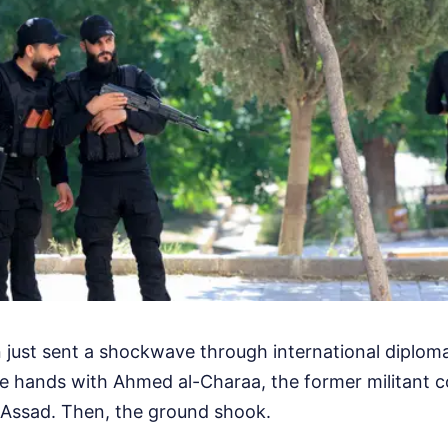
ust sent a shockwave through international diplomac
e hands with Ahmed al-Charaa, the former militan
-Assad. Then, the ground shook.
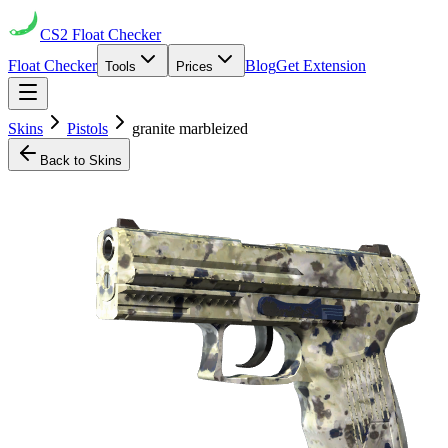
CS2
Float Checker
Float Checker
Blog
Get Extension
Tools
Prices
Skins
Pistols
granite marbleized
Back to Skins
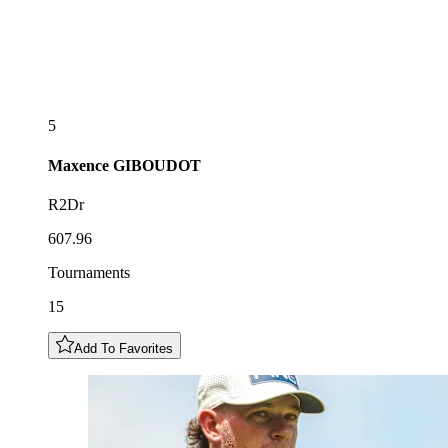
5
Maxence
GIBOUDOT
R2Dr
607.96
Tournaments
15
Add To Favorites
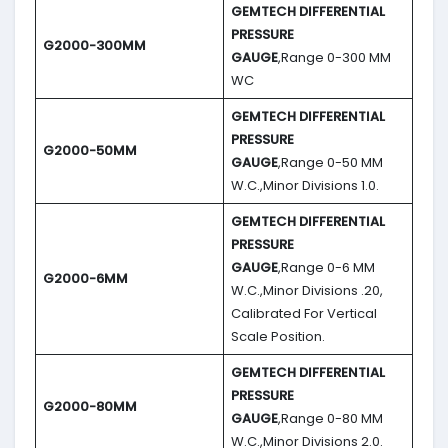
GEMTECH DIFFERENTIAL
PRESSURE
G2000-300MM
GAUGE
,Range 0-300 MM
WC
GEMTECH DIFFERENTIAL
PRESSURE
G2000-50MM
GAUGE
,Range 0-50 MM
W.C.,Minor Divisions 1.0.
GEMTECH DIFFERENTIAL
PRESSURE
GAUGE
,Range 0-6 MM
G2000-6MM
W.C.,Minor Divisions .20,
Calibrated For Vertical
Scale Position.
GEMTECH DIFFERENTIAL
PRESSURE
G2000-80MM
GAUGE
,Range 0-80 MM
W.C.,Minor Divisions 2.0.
──────────
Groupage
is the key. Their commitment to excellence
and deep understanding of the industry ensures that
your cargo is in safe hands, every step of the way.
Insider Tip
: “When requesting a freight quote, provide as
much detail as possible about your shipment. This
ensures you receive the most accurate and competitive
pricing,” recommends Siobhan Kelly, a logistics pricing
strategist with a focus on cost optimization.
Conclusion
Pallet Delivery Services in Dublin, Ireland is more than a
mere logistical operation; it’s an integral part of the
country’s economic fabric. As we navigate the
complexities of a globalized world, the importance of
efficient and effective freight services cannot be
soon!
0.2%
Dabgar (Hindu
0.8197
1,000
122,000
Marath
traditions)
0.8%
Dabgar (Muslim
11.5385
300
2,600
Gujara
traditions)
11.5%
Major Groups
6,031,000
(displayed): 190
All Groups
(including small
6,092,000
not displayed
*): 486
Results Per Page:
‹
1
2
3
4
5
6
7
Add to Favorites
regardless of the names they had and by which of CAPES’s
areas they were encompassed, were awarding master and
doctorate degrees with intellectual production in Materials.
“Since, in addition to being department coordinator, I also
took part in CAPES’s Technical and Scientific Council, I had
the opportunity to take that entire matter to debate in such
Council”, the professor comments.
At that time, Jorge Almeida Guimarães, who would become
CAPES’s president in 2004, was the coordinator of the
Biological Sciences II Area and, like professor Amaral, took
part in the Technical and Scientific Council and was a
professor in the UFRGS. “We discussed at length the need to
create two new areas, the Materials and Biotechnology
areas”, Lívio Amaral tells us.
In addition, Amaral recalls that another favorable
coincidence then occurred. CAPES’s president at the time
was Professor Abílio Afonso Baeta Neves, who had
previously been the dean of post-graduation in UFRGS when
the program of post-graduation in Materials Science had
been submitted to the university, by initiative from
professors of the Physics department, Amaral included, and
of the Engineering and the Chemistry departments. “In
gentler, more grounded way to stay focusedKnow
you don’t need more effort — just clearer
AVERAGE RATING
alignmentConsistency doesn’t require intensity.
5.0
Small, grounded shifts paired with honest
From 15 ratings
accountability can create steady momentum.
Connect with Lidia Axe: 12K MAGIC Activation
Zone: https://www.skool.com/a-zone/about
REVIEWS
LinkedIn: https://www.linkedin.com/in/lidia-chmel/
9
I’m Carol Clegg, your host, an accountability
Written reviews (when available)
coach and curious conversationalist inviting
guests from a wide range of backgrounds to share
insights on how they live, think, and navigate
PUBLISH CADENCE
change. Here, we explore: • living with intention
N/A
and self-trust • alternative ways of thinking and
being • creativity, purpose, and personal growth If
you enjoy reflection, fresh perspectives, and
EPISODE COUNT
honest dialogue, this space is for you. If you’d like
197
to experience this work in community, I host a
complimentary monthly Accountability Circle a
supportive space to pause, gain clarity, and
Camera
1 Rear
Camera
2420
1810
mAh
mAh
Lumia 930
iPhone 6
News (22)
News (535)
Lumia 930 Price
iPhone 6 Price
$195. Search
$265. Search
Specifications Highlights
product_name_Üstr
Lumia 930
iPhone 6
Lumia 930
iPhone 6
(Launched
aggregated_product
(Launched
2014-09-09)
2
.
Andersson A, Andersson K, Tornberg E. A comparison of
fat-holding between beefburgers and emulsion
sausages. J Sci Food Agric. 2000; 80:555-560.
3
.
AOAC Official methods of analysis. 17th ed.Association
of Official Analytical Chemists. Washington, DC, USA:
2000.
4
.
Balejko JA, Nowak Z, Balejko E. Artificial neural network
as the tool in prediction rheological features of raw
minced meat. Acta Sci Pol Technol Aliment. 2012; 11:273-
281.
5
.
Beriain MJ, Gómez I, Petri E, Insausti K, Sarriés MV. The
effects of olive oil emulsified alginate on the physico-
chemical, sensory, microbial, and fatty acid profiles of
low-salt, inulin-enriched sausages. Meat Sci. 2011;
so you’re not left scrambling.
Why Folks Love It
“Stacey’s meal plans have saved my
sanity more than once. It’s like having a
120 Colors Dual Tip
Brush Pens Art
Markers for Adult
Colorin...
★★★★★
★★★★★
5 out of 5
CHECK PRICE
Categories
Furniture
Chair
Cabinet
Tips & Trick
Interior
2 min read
──────────
BRIEF: Leave out every picture, and copy exactly the lines above starting at the one holding "ust sent a shockwave" and ending at the one holding "W.C.,Minor Divisions 2.0.", no more and no less.

OUTPUT:
ust sent a shockwave through international diplomac
e hands with Ahmed al-Charaa, the former militan
-Assad. Then, the ground shook.
CS2
Float Checker
Float Checker
Blog
Get Extension
Tools
Prices
Skins
Pistols
granite marbleized
Back to Skins
5
Maxence
GIBOUDOT
R2Dr
607.96
Tournaments
15
Add To Favorites
GEMTECH DIFFERENTIAL
PRESSURE
G2000-300MM
GAUGE
,Range 0-300 MM
WC
GEMTECH DIFFERENTIAL
PRESSURE
G2000-50MM
GAUGE
,Range 0-50 MM
W.C.,Minor Divisions 1.0.
GEMTECH DIFFERENTIAL
PRESSURE
GAUGE
,Range 0-6 MM
G2000-6MM
W.C.,Minor Divisions .20,
Calibrated For Vertical
Scale Position.
GEMTECH DIFFERENTIAL
PRESSURE
G2000-80MM
GAUGE
,Range 0-80 MM
W.C.,Minor Divisions 2.0.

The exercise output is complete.